Alex: Right. Second, identify one internal tool that would benefit from AI accessibility. Something low risk but high value. Maybe your documentation search or your runbook lookup.

Jordan: Start with something that's already public or low stakes.

Alex: Exactly. Third, watch the AAIF governance formation. They're setting up the official structure through Spring 2026. The decisions made there will shape how the ecosystem evolves.

Jordan: What are the risks? What could go wrong with this standard?

Alex: Fragmentation is the biggest risk. If major vendors implement MCP slightly differently, you get the browser wars all over again. The foundation governance is meant to prevent that, but governance is only as strong as member commitment.

Jordan: And if companies defect from the standard?

Alex: Then platform teams are back to building custom integrations. But the incentives favor collaboration here. Nobody wants to maintain N-times-M integrations when N-plus-M is possible.

Jordan: Let's talk about what this means longer term. If MCP succeeds, if it really becomes the HTTP of AI, what does platform engineering look like in three years?

Alex: Your internal developer portal becomes an AI-native interface. Developers don't click through forms to provision infrastructure. They describe what they need in natural language, and AI agents orchestrate the provisioning through your MCP servers.

Jordan: That's a fundamental shift in how developers interact with platforms.

Alex: It is. And it changes what platform teams build. Instead of designing UI flows for every operation, you design tool interfaces that AI agents can use effectively.

Jordan: What about observability? If AI agents are calling MCP servers, how do you debug issues?

Alex: This is an open area. The protocol supports some introspection, but production-grade observability for agent interactions is still evolving. You'll want distributed tracing through your MCP server calls, correlation IDs that span agent sessions, and clear audit trails.

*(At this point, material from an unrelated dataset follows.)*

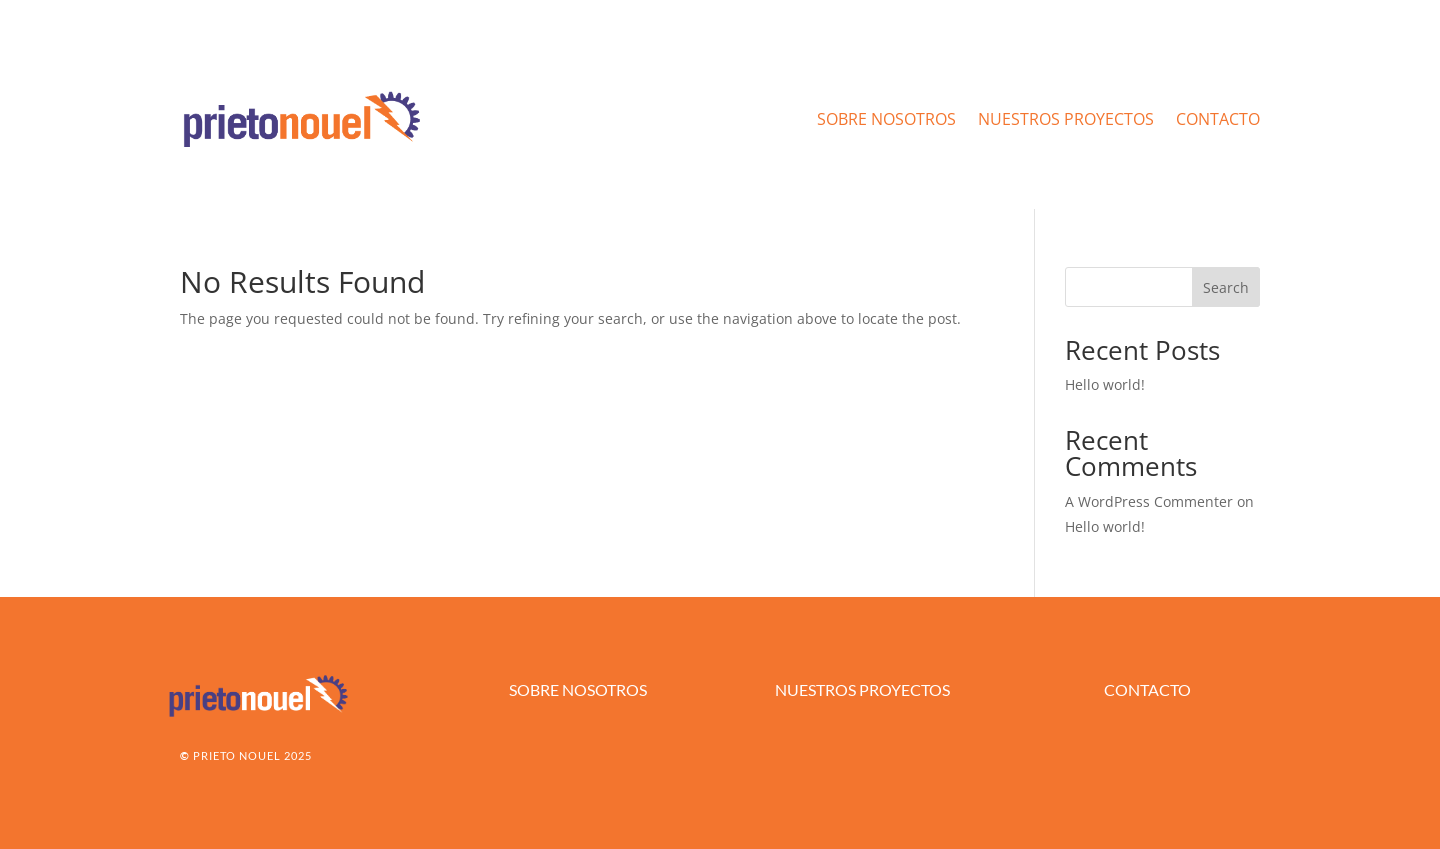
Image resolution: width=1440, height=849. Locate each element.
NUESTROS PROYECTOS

Jordan: Sounds like OpenTelemetry instrumentation for MCP servers should be table stakes.

Alex: It should be. And I expect we'll see MCP-aware observability tooling emerge in 2026.

Jordan: What about the competitive dynamics? OpenAI, Anthropic, Google, they're all in AAIF. Does that mean they're giving up differentiation on AI infrastructure?

Alex: They're differentiating on models, not on how models connect to tools. It's similar to how browser vendors competed on rendering engines but collaborated on HTTP and HTML. The protocol layer becomes shared infrastructure. The intelligence layer remains proprietary.

Jordan: So platform engineers should think of MCP like they think of HTTP. Foundational protocol, not a competitive feature.

Alex: Exactly. You don't choose between REST and GraphQL based on who invented them. You choose based on what fits your use case. Same will be true for AI agent protocols.

Jordan: Let's land this. What are the key takeaways for our listeners?

Alex: First, AAIF is real industry consolidation. Eight platinum members including all the major AI and cloud players. This isn't a paper standard.

Jordan: Second?

Alex: MCP already won adoption. Ninety-seven million downloads. Ten thousand servers. ChatGPT, Cursor, Gemini, all on board. The standard is here.

Jordan: Third?

Alex: The N-times-M to N-plus-M reduction is real. One protocol instead of custom integrations per tool. That's genuine operational simplification.

Jordan: Fourth?

Alex: Platform teams should start experimenting now. Build MCP servers for internal tools. Get ahead of the curve before this becomes expected.

Jordan: And fifth?

Alex: Security is solvable within the spec. OAuth, permission scopes, audit logging. The protocol was designed with production use cases in mind.

Jordan: Final thought?

Alex: When HTTP was standardized in the early nineties, nobody predicted e-commerce or social media. We're at that moment for AI. The question isn't whether AI agents will interact with your infrastructure. It's whether you'll be ready with the standard interface when they do.

Jordan: The standard interface is MCP. The governance is AAIF. And the time to start learning is now.